If there’s one thing this country loves to do, it’s bandy around the word ‘toxic,’ and I submit to you all that we have long overlooked a true source of toxicity: placing the effort to remember names squarely on other people instead of others taking it upon themselves to be goddamn interesting for a change. That’s why I have decided to unburden myself of the stress of feeling insecure that I can’t remember your names and put the blame squarely on you for boring me.
I searched my soul, and I realized something: I always remember the names of people who capture my attention or fascinate me. I met a guy named Garth at a party once who told me he accidentally set his nuts on fire after spilling kerosene on his pants, and then having his lighter explode when he took too big a rip out of a hot dog-shaped bong. Garth will live in my mind forever because they actually had an interesting story.
I’m no longer trying strategies from your fake self-help entrepreneurial garbage literature, suggesting that I just repeat some assholes dumb name enough until it sticks. I’m also finished with scurrying to my notes app to jot names down next to an identifiable feature. It’s time that we enter a new era where we all take accountability for ourselves, and we start with everyone developing a goddamn well-rounded personality that actually makes you memorable.

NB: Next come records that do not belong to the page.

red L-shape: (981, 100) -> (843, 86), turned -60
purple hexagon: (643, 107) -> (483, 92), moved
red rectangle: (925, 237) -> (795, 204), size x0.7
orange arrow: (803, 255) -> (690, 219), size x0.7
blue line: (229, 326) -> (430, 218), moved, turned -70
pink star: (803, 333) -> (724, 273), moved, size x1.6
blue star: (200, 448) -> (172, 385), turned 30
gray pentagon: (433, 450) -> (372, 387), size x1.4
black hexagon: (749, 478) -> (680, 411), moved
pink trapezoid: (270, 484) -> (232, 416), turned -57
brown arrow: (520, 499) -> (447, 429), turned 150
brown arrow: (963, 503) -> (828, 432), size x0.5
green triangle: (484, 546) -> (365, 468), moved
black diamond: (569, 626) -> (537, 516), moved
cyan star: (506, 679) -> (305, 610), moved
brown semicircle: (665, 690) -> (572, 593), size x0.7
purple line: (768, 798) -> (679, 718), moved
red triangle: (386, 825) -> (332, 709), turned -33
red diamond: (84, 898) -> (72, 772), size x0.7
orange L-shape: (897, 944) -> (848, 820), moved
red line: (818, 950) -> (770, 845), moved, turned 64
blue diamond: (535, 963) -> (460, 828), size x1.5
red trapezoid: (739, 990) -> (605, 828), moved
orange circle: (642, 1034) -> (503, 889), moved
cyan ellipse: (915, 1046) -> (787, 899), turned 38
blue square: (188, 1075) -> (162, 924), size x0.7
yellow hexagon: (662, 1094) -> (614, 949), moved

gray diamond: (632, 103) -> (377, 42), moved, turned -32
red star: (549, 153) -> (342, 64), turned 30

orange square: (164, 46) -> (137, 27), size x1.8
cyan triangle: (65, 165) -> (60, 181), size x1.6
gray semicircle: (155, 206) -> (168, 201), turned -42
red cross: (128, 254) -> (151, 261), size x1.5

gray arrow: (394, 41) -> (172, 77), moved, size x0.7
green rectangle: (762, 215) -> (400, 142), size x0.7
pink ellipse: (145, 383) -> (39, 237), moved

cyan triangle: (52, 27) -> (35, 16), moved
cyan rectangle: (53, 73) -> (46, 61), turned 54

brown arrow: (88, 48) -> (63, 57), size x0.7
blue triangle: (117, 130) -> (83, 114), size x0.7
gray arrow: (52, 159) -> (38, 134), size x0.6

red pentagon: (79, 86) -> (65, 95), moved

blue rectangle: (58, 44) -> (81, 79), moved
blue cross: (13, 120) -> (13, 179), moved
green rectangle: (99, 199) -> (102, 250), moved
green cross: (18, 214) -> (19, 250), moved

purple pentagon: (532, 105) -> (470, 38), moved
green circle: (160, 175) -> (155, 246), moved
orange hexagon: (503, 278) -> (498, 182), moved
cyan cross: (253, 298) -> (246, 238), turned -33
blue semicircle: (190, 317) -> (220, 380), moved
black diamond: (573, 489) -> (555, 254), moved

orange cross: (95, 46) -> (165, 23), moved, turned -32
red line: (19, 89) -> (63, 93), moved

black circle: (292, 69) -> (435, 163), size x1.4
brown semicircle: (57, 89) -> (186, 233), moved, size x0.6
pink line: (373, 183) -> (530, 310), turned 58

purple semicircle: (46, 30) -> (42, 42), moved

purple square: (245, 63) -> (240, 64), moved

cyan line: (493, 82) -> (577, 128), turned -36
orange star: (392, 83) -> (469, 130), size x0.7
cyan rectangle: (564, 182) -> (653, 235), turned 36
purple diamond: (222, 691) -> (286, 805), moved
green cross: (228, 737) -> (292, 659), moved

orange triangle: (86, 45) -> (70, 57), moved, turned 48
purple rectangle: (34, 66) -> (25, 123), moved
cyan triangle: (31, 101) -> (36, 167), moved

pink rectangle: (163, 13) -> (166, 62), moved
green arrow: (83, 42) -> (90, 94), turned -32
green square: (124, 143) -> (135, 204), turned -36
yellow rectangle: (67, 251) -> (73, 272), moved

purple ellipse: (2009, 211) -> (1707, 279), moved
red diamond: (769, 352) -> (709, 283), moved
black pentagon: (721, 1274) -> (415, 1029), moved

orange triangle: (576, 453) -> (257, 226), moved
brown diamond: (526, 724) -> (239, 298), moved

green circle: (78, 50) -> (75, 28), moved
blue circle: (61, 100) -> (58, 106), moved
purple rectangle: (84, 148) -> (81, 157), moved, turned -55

Don’t tell me about your job. Tell me about when an orca crushed your uncle to death at Sea World. Oh, that didn’t happen to you? Well, it happened to Quinn, a woman I met on a bus, whom I will never forget.
Oh, you’re new in town? How about instead, tell me about your birthmark that looks like Glenn Danzig.
You’re a big foodie? Maybe instead, tell me about when you were kidnapped for ransom and forced to learn how to cook for yourself because your captors had an EZ-Bake oven next to the radiator you were chained to?
From here on out, know this: I’m not playing your toxic games anymore. Get interesting. Do something worth remembering.